There had been recent media coverage of delays, differences over local industry content, and over annual audits, with some suggesting pulling out of the deal. Morrison said he had raised these issues in a direct way with President Emmanuel Macron in Paris in June.

All of this suggests that major problems with the French submarine deal would not have been a surprise to the French leadership.

Nor would the French in the normal course of events have a difficulty with the leading Western power in the South Pacific,

Australia, consolidating its relationships within the Western alliance and the Indo-Pacific concept, and acquiring significant new technological edge and nuclear-powered warships from the US.

Only in July 2021, when visiting Papeete in French Polynesia, in the strategic centre of the South Pacific, Macron had outlined France’s Indo-Pacific vision and the role of France’s Pacific territories in underpinning that vision, specifically distinguishing Australia within a list of regional friends, labelling it as France’s “essential partner”.

For France, and its president who is up for re-election in May 2022, the real sting was being left out of the discussions, to be taken by surprise by a regional partner with whom France thought it had an “enhanced strategic partnership”.

The arguments for Australia preparing in secret for such a strategic watershed as the AUKUS would be many and justifiable. The fact the French government majority owns Naval Group no doubt compounded the issue. Still, the effect for France, as articulated by its foreign minister, was that of “betrayal” of trust, of having been “stabbed in the back”, leading to “anger” and “bitterness”.

It is true that France can be a complicated partner.

Aspects of Macron’s Papeete speech would have rankled with our own leadership as much as with other Pacific leaders.

The rhetorical flourish of, “Malheur aux petits, malheur aux isolés” (“woe betide the small and isolated”) followed by the reassurance that French protection was nigh, based on the nuclear deterrent, which, regional island countries were assured, was for their good, was not calculated to endear island leaders who only three decades ago were castigating France for the nuclear testing in their region on which that deterrent was based.

Nor was Macron’s explicit reference to the region as the place of confrontation between the two global superpowers as subtle or indirect as our own leaders prefer when talking about Indo-Pacific cooperation.

Still, Macron’s articulation, and formulation over recent years, of an Indo-Pacific vision is not just a Gaullist extension of France’s idea of its own “grandeur” or pretentious “rayonnement” or influence-peddling.

It reflects genuine French attachment to the key geo-strategic concept cementing the Western alliance as it faces an increasingly confident and muscle-flexing China, especially in the South Pacific.

More, it reflects the unique strategic capability France can offer as a middle naval power with a string of island bases throughout the two oceans.

France has worked hard in recent years to be a constructive partner, by genuinely responding to regional concerns, stopping its controversial nuclear testing in 1996 and responding imaginatively to calls for more autonomy and independence in its own territories, leading to a final independence vote in New Caledonia in December this year.

So the challenge for Australia is to ensure that its relationship with France, a special one given France is the only other well-resourced European ally in the South Pacific, is seen as part of the range of valuable networks it is engaged in to manage geo-strategic change in the neighbourhood.

France has seen itself excluded in the past from APEC, is not present in the Quad (India, Japan, US, Australia), and is now displaced in the new AUKUS alliance by its age-old rival, and post-Brexit, UK.

Reaffirming the strategic partnership with France will call for considerate and deft diplomacy.

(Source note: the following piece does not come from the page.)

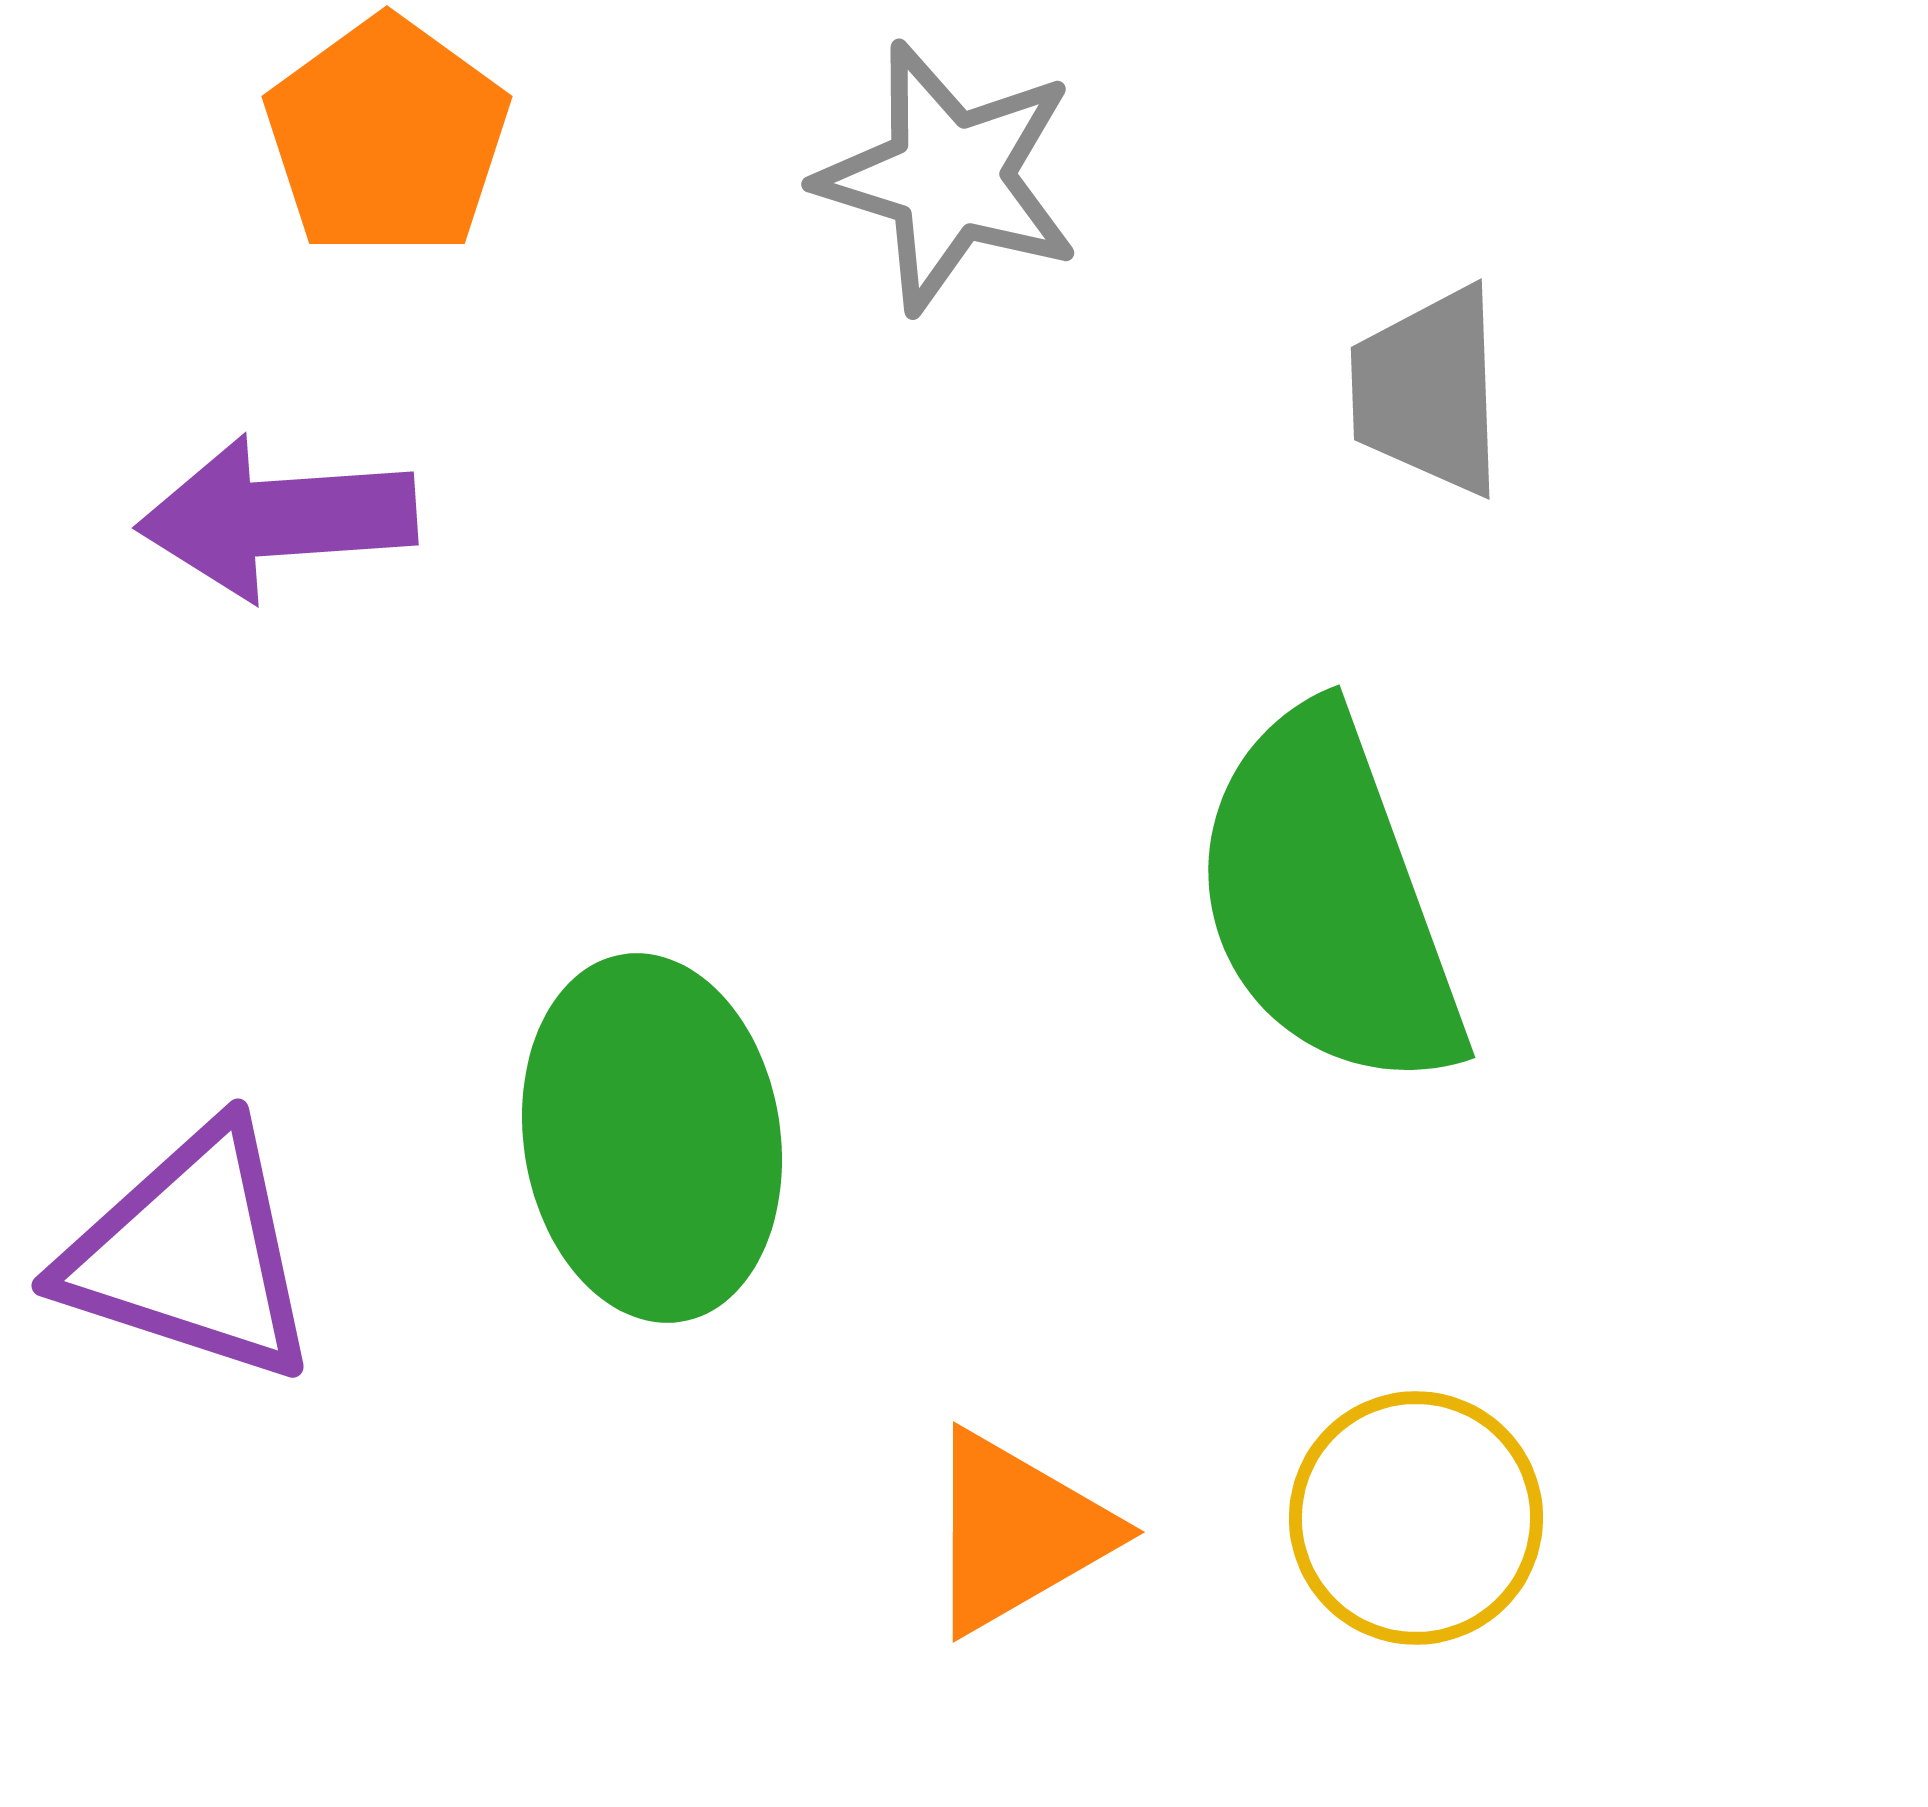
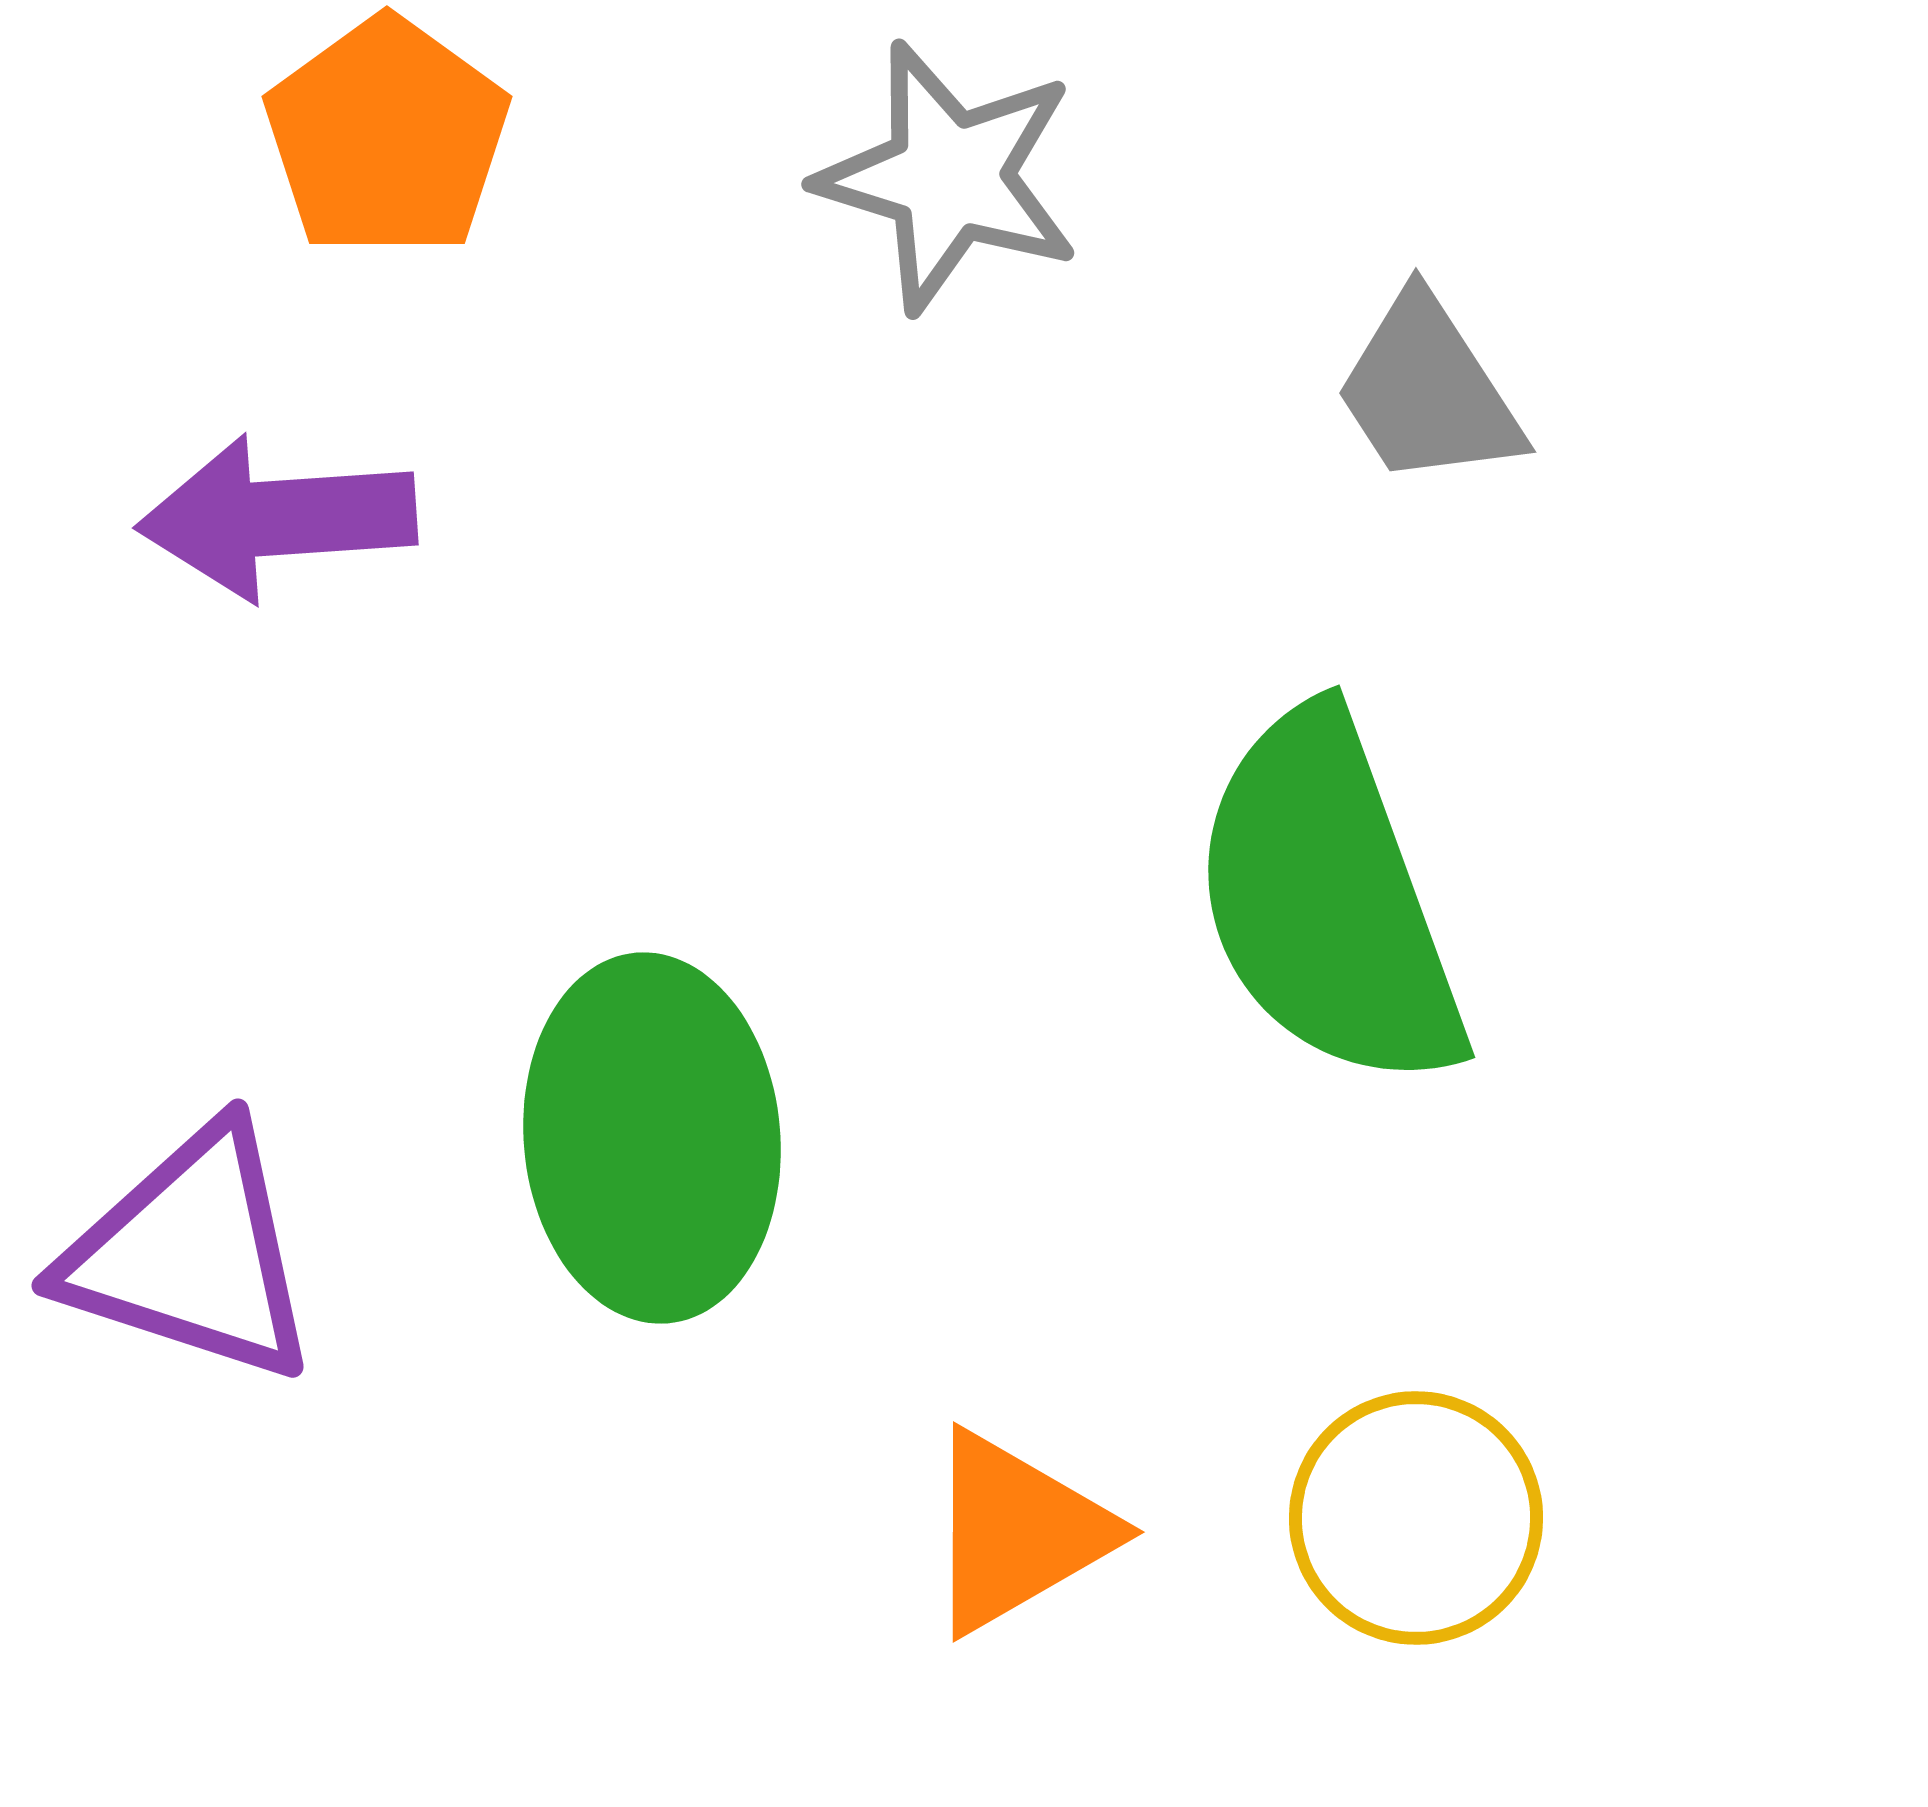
gray trapezoid: rotated 31 degrees counterclockwise
green ellipse: rotated 4 degrees clockwise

That it will be genuine should not be in doubt, given the shared wartime experience of France and Australia on the battlefields of Europe from Gallipoli to Normandy, and in the Pacific establishing early a Gaullist presence in Noumea.

For France too an effort is required.

Disappointment in the loss of a government-backed contract is understandable.

It will take visionary leadership to acknowledge the strategic benefits for France of renewed US-Australian technological collaboration, and to support that as a resident regional partner. It is to be hoped as well that France will give substance to its support for neighbouring island countries within its Indo-Pacific vision by increasing its development cooperation and access for island countries to French and European markets, and continue its innovative approach to self-determination in its territories.